Exercise aim –
Search the material for "آماده" and copy each line in which it is found.

Data for this exercise –
================

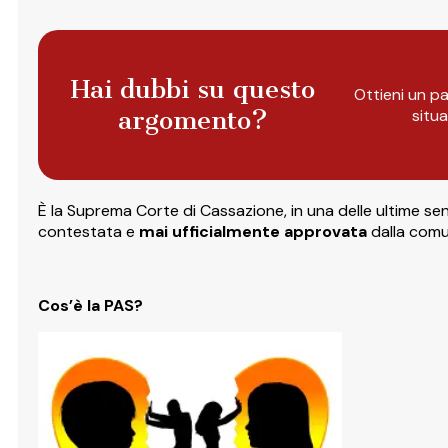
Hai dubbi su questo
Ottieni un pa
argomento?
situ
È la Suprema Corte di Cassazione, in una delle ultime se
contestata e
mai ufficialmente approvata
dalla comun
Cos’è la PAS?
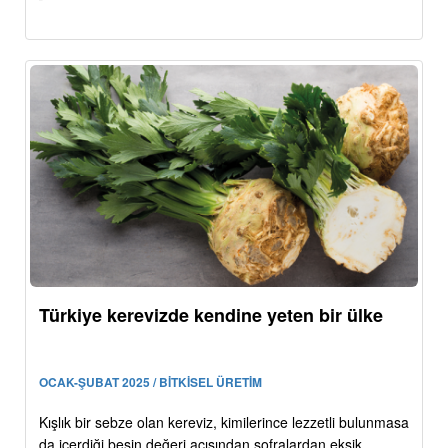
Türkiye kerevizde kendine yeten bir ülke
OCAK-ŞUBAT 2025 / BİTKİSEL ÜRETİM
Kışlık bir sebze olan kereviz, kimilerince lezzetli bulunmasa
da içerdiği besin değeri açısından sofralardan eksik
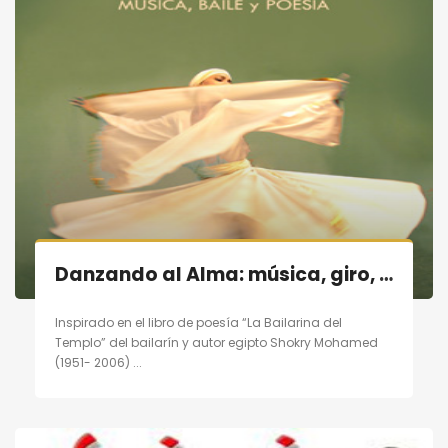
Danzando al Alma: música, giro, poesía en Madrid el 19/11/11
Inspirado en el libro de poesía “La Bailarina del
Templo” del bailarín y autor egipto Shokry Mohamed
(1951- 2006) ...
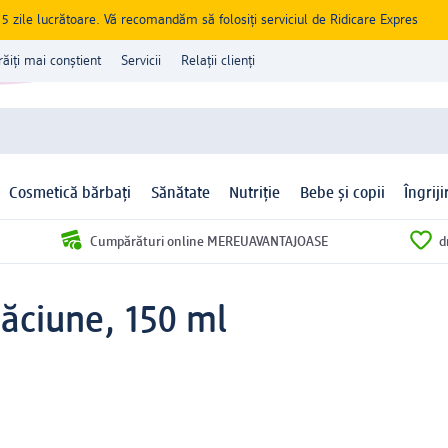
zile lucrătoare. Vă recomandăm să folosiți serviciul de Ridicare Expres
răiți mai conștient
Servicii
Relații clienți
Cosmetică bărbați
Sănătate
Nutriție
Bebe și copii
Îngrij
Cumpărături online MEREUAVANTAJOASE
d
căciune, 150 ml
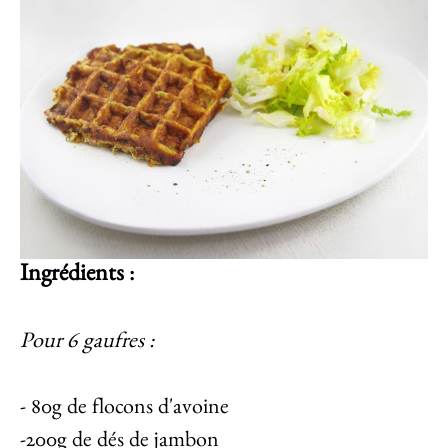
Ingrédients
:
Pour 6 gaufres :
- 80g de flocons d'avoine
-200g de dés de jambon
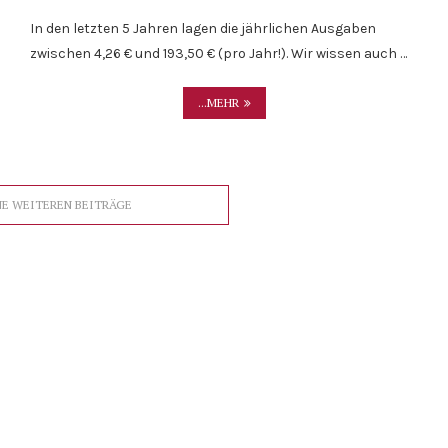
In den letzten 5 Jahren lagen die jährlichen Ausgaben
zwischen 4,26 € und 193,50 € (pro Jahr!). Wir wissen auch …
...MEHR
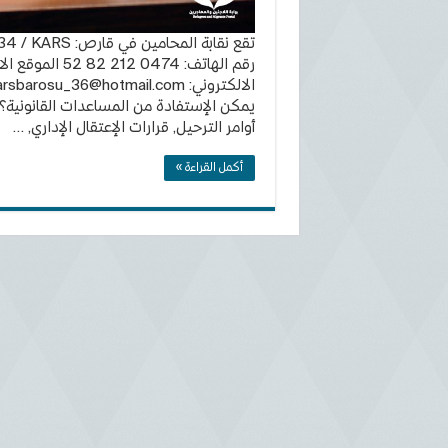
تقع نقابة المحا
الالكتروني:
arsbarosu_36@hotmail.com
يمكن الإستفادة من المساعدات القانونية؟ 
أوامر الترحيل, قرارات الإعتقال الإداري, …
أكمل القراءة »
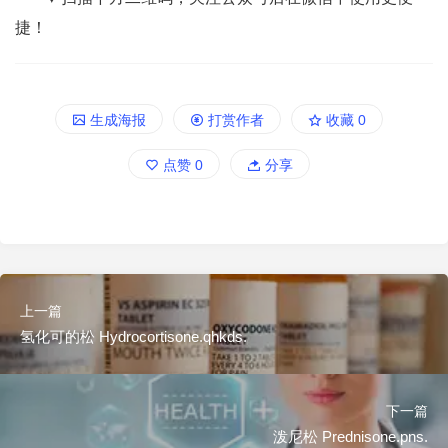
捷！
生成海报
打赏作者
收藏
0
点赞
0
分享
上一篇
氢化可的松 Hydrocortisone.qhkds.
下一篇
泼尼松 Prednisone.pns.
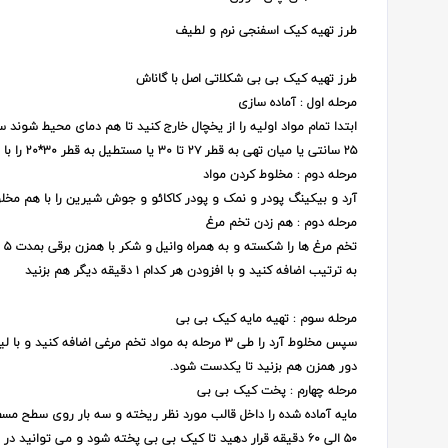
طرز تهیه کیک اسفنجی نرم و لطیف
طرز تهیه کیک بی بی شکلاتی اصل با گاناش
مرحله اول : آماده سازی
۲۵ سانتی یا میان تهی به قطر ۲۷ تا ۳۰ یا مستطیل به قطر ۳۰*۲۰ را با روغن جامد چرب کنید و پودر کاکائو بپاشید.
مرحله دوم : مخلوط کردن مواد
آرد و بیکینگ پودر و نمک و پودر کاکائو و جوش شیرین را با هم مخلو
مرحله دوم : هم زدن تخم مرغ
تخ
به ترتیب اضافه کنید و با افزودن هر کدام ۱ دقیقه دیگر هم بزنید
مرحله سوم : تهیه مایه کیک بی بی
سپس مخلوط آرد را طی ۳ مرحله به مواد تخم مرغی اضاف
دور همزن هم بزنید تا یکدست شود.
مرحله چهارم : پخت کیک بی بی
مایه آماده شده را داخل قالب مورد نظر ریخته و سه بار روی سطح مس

================

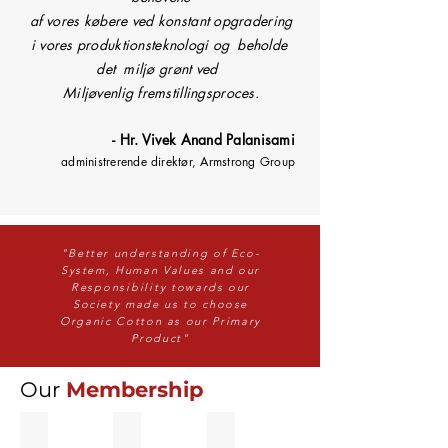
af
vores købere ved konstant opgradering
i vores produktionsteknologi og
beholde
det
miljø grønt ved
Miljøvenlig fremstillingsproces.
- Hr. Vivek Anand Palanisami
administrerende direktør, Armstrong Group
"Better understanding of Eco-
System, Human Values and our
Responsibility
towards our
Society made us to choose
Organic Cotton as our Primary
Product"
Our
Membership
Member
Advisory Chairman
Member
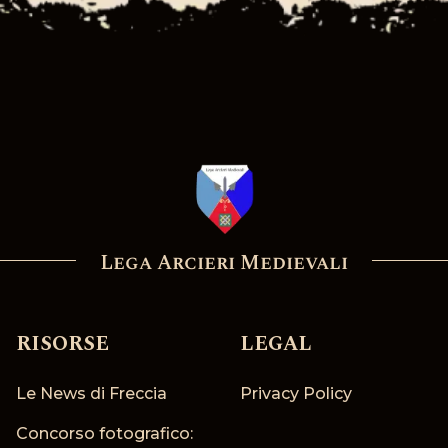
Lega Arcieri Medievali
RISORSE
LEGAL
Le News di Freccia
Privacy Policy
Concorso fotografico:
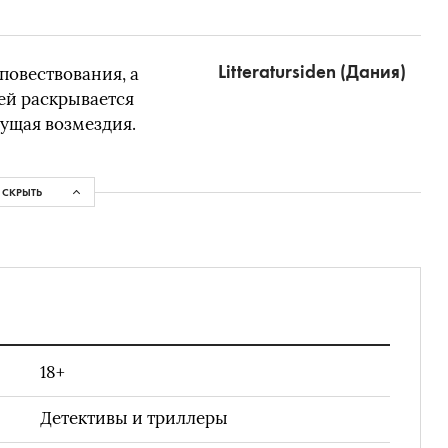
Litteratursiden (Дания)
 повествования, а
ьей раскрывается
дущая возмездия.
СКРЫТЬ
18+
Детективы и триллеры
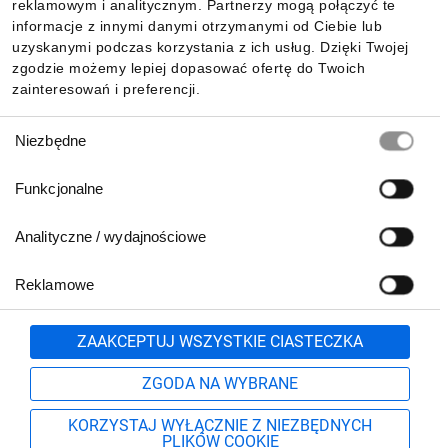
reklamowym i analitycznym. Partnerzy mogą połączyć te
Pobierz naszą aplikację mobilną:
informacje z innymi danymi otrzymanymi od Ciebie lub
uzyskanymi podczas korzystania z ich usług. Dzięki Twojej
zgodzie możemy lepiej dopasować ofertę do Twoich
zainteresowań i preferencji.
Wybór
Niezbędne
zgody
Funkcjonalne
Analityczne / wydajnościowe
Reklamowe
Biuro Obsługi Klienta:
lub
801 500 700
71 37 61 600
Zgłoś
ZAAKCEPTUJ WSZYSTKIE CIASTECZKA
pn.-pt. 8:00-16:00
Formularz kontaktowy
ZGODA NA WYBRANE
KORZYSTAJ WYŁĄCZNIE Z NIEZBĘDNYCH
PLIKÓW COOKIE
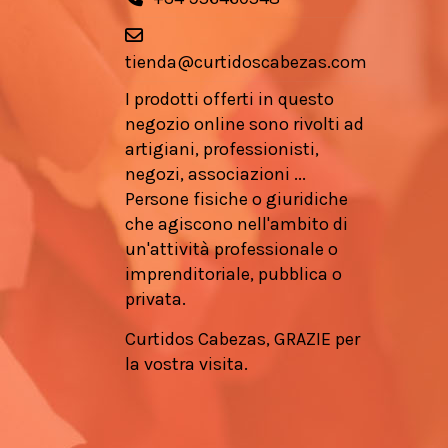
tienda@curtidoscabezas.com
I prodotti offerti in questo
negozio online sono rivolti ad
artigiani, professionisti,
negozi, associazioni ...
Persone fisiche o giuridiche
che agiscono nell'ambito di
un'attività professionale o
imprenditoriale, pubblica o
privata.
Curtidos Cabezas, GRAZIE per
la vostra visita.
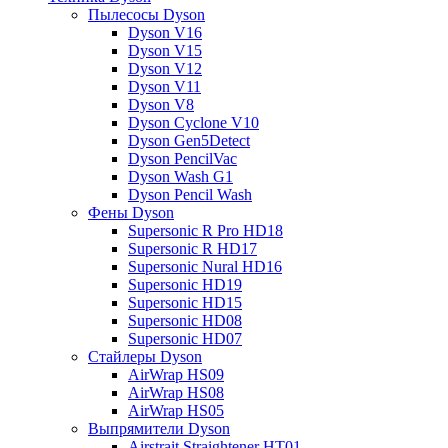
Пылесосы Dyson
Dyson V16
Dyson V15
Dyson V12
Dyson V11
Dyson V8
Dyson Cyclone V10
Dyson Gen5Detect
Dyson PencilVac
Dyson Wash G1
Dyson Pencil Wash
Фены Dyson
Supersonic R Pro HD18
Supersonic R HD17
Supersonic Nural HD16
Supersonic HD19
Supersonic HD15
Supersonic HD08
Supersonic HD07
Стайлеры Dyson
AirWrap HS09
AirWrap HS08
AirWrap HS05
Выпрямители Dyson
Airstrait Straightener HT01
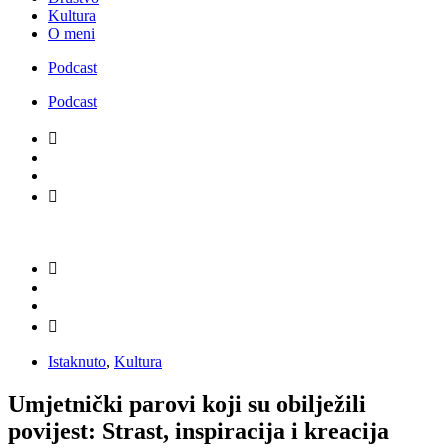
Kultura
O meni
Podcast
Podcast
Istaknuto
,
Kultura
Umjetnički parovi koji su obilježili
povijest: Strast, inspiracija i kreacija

================

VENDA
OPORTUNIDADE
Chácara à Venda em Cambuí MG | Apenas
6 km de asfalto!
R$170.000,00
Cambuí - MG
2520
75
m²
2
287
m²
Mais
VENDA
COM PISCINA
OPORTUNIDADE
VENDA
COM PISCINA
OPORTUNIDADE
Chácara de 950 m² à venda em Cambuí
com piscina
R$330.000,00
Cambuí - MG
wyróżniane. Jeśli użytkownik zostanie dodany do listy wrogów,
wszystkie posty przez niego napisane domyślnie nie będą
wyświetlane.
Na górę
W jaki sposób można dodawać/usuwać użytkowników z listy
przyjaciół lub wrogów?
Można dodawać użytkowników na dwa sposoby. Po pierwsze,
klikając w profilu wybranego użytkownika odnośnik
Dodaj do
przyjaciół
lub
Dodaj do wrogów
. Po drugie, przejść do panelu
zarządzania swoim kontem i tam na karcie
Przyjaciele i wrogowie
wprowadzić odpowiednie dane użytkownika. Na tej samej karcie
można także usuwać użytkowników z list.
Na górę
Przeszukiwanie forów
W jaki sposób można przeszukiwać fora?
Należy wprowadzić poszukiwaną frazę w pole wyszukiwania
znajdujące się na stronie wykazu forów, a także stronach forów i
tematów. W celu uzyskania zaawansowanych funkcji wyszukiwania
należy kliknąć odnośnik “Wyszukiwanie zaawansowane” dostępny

================

Exercise output –
مرحله اول : آماده سازی
مایه آماده شده را داخل قالب مورد نظر ریخته و سه بار روی سطح مس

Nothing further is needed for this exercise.